Alwaght- Bahraini regime has dissolved the country’s main opposition bloc, al-Wefaq National Islamic Society, intensifying crackdown on Shiite majority.
Bahrain's administrative court in the capital city of Manama ordered on Sunday the dissolution of al-Wefaq and the seizure of its funds almost a month after the regime suspended its activities.
The Bahraini justice ministry had suspended the opposition group’s activities on June 14 while its political chief Sheikh Ali Salman was serving a nine-year jail term on trumped up charges of inciting violence.

Sheikh Ali Salam, leader of Al-Wefaq Opposition Bloc
The latest move, part of a wide crackdown on political dissent in Bahrain, is certain to prompt more protests in the country, whose embattled regime has faced an uprising since 2011.

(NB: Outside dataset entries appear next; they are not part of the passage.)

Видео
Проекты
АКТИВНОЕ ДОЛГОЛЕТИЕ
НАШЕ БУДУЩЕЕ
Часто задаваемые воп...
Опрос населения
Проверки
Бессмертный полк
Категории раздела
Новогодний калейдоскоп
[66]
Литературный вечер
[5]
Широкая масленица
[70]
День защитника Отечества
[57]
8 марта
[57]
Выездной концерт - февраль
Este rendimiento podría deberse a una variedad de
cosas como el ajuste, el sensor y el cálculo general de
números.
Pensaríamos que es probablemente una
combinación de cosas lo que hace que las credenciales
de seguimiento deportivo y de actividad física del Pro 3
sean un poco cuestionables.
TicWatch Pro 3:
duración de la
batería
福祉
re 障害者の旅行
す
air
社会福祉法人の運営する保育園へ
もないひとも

The western-backed Al Khalifa regime has also stripped Shiites' spiritual leader Ayatollah Sheikh Issa Qassim of his Bahraini citizenship over similar accusations. On Saturday, the public prosecutor in Bahrain said the cleric will go on trial early next month on charges of “illegal fund collections and money laundering,” without providing an exact date.

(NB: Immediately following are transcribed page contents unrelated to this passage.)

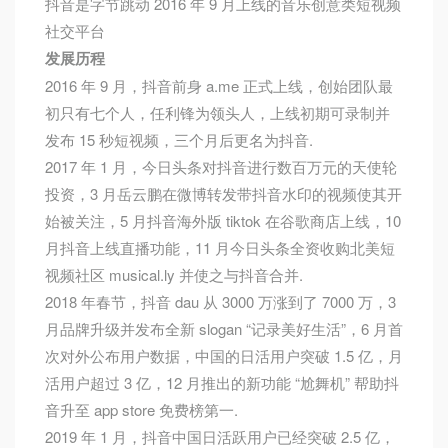
抖音是字节跳动 2016 年 9 月上线的音乐创意类短视频
社交平台
发展历程
2016 年 9 月，抖音前身 a.me 正式上线，创始团队最
初只有七个人，任利锋为领头人，上线初期可录制并
发布 15 秒短视频，三个月后更名为抖音.
2017 年 1 月，今日头条对抖音进行数百万元的天使轮
投资，3 月岳云鹏在微博转发带抖音水印的视频使其开
始被关注，5 月抖音海外版 tiktok 在谷歌商店上线，10
月抖音上线直播功能，11 月今日头条全资收购北美短
视频社区 musical.ly 并使之与抖音合并.
2018 年春节，抖音 dau 从 3000 万涨到了 7000 万，3
月品牌升级并发布全新 slogan “记录美好生活”，6 月首
次对外公布用户数据，中国的日活用户突破 1.5 亿，月
活用户超过 3 亿，12 月推出的新功能 “尬舞机” 帮助抖
音升至 app store 免费榜第一.
2019 年 1 月，抖音中国日活跃用户已经突破 2.5 亿，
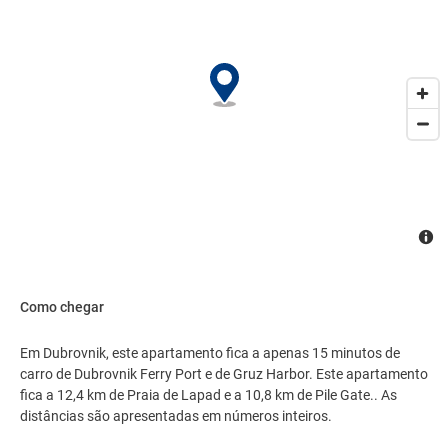
Como chegar
Em Dubrovnik, este apartamento fica a apenas 15 minutos de
carro de Dubrovnik Ferry Port e de Gruz Harbor. Este apartamento
fica a 12,4 km de Praia de Lapad e a 10,8 km de Pile Gate.. As
distâncias são apresentadas em números inteiros.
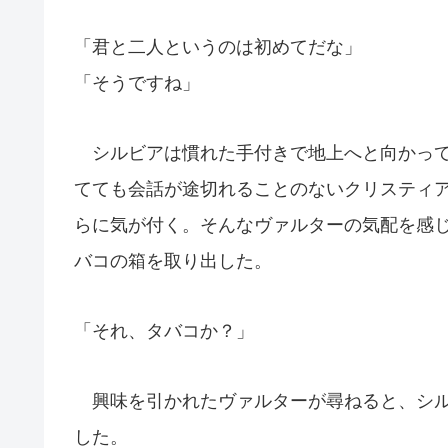
「君と二人というのは初めてだな」
「そうですね」
シルビアは慣れた手付きで地上へと向かって
てても会話が途切れることのないクリスティ
らに気が付く。そんなヴァルターの気配を感
バコの箱を取り出した。
「それ、タバコか？」
興味を引かれたヴァルターが尋ねると、シル
した。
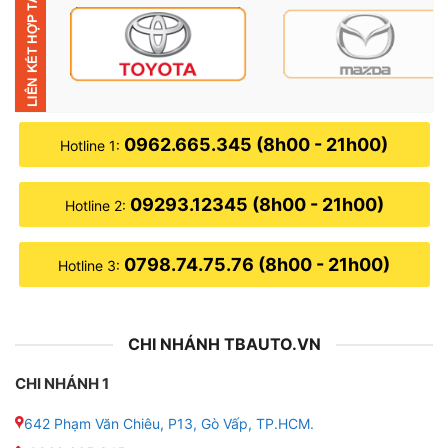
✔ Giá nóc có dạng hình vuông: loại giá này có kích
thước thước tầm 90 * 100, 100 * 120 , 100 * 140. Sản
phẩm này sẽ cao hơn trần xe khoảng 10cm. Loại giá
này tăng cường phát huy hiệu quả chịu tải, đánh chở
hàng hóa vượt trội. Tuy nhiên, nhiều chủ xe cũng khá
0962.665.345 (8h00 - 21h00)
Hotline 1:
phân vân việc đăng kiểm cho xe hoặc công an kiểm
tra. Vì nó có chiều cao vượt lên xe quá nhiều.
09293.12345 (8h00 - 21h00)
Hotline 2:
0798.74.75.76 (8h00 - 21h00)
Hotline 3:
CHI NHÁNH TBAUTO.VN
CHI NHÁNH 1
642 Phạm Văn Chiêu, P13, Gò Vấp, TP.HCM.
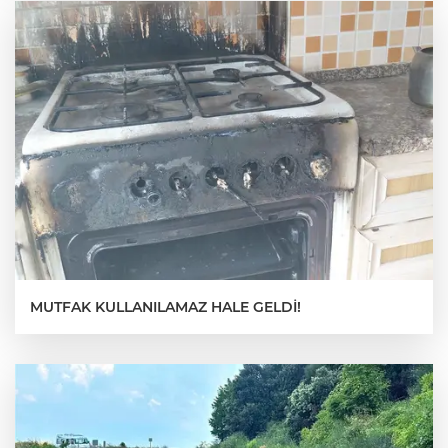
MUTFAK KULLANILAMAZ HALE GELDİ!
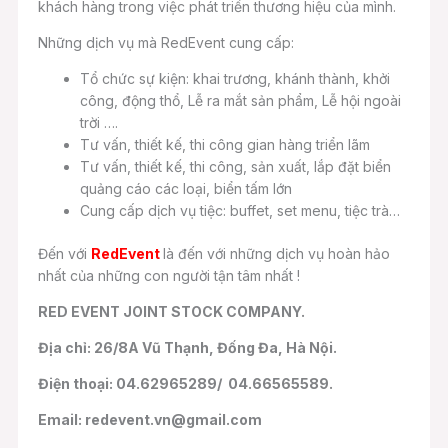
khách hàng trong việc phát triển thương hiệu của mình.
Những dịch vụ mà RedEvent cung cấp:
Tổ chức sự kiện: khai trương, khánh thành, khởi
công, động thổ, Lễ ra mắt sản phẩm, Lễ hội ngoài
trời ….
Tư vấn, thiết kế, thi công gian hàng triển lãm
Tư vấn, thiết kế, thi công, sản xuất, lắp đặt biển
quảng cáo các loại, biển tấm lớn
Cung cấp dịch vụ tiệc: buffet, set menu, tiệc trà…
Đến với
RedEvent
là đến với những dịch vụ hoàn hảo
nhất của những con người tận tâm nhất !
RED EVENT JOINT STOCK COMPANY.
Địa chỉ: 26/8A Vũ Thạnh, Đống Đa, Hà Nội.
Điện thoại: 04.62965289/ 04.66565589.
Email: redevent.vn@gmail.com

Ayatollah Sheikh Isa Qassim
Since February 2011, thousands of anti-regime protesters have held numerous demonstrations on an almost daily basis, calling for the Al Khalifah regime to relinquish power.
In March that year, troops from Saudi Arabia and the United Arab Emirates — themselves repressive Arab regimes — were deployed to the country to help in the crackdown on peaceful protests.